The father and his partner must be relieved at the outcome to the case, but they will have suffered appalling stress, as well as significant legal fees, in seeking to secure a role in this little girl’s life that they thought had been agreed before conception.
Unfortunately, the legal framework for surrogacy arrangements differs from country to country, and it is crucial that anyone considering a surrogacy arrangement takes specialist legal advice both in the country where the surrogate mother lives and in the country in which it is proposed that the child will live.

In this case, the father could have tried to avoid litigation by securing a written agreement from the mother at the outset, setting out the terms of the arrangement and providing a very clear legal framework, including confirmation of where the child is to live. This would ensure that, following the birth, the surrogate mother would have already provided the necessary written consent to enable a parental order to be obtained – which grants legal parenthood and parental responsibility.

Under UK law, until such an order is made, it doesn’t matter whether the surrogate mother is the biological mother or not, she (and potentially her husband if she is married), will be treated as the legal parent until a court order is secured.

If the biological father had secured a written agreement, then six weeks after the birth the surrogate mother would once again have been asked to confirm her consent, and at that point he and his partner could have made application to the court for a parental order. In the UK a father in this position is still vulnerable to the surrogate mother withholding her consent, which is why many couples enter into surrogacy agreements in other jurisdictions – for example California, where there is better protection.

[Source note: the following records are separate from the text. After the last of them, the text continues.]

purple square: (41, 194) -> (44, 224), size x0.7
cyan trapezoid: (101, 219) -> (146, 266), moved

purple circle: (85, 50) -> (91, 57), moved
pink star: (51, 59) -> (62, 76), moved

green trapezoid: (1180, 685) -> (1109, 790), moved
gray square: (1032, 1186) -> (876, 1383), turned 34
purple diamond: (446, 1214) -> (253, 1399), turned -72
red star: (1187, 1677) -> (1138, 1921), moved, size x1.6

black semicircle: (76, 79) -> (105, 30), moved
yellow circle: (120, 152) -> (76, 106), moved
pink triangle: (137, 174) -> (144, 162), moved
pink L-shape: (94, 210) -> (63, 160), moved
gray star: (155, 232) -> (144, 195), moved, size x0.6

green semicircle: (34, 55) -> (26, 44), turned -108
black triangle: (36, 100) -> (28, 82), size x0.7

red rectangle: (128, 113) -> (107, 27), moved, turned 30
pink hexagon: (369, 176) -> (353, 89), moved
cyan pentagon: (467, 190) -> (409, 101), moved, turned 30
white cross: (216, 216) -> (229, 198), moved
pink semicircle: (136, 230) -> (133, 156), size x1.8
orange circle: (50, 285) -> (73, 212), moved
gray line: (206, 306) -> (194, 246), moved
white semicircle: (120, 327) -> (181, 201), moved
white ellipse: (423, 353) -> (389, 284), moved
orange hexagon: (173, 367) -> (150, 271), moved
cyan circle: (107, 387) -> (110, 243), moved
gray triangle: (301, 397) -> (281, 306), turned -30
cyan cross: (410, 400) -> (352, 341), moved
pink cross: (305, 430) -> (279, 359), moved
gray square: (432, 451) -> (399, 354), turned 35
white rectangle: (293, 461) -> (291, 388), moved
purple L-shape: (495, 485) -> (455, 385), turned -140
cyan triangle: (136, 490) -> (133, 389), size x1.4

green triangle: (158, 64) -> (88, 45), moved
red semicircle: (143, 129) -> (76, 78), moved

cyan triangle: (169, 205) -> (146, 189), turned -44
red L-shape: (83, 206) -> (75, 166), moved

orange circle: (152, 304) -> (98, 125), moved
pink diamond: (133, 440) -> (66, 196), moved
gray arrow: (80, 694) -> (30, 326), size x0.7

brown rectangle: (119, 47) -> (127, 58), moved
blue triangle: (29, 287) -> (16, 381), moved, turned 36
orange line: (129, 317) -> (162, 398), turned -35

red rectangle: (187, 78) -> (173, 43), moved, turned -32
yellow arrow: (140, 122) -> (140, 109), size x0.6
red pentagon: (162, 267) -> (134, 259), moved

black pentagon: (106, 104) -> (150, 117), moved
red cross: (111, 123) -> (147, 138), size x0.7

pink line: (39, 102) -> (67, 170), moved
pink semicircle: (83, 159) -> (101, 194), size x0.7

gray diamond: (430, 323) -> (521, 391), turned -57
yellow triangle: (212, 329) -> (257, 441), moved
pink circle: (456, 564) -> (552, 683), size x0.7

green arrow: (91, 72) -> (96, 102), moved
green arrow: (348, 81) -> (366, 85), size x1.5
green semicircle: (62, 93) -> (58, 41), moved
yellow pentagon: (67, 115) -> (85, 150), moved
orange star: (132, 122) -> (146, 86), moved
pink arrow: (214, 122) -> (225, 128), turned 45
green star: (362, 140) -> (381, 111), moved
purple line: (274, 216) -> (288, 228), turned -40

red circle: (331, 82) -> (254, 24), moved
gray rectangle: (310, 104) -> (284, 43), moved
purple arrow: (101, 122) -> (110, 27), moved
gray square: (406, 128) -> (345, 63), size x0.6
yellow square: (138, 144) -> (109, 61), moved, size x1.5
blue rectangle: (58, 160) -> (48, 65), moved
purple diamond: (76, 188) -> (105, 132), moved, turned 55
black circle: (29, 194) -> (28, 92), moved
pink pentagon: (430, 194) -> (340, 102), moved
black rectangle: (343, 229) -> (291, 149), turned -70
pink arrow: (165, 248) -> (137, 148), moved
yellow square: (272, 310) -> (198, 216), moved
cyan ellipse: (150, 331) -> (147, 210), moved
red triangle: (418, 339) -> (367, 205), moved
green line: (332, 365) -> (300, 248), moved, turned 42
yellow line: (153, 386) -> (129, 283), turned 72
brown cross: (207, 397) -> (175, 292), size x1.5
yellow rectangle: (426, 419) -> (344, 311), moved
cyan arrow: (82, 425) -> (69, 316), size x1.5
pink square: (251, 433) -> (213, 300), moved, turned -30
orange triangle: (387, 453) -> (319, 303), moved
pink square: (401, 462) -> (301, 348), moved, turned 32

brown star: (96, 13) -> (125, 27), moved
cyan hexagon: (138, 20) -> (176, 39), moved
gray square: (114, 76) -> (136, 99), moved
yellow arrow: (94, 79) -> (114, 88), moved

The background to the case and the poor conduct of the mother as described in the judgment suggests that she would never have agreed to sign a consent document, and in all likelihood the father and his partner would have needed to find an alternative surrogate. At least in those circumstances, the heartache surrounding this little girl’s first 12 months of life would have been avoided.

It is recommended that any gay couples who are looking into surrogacy should seek legal advice.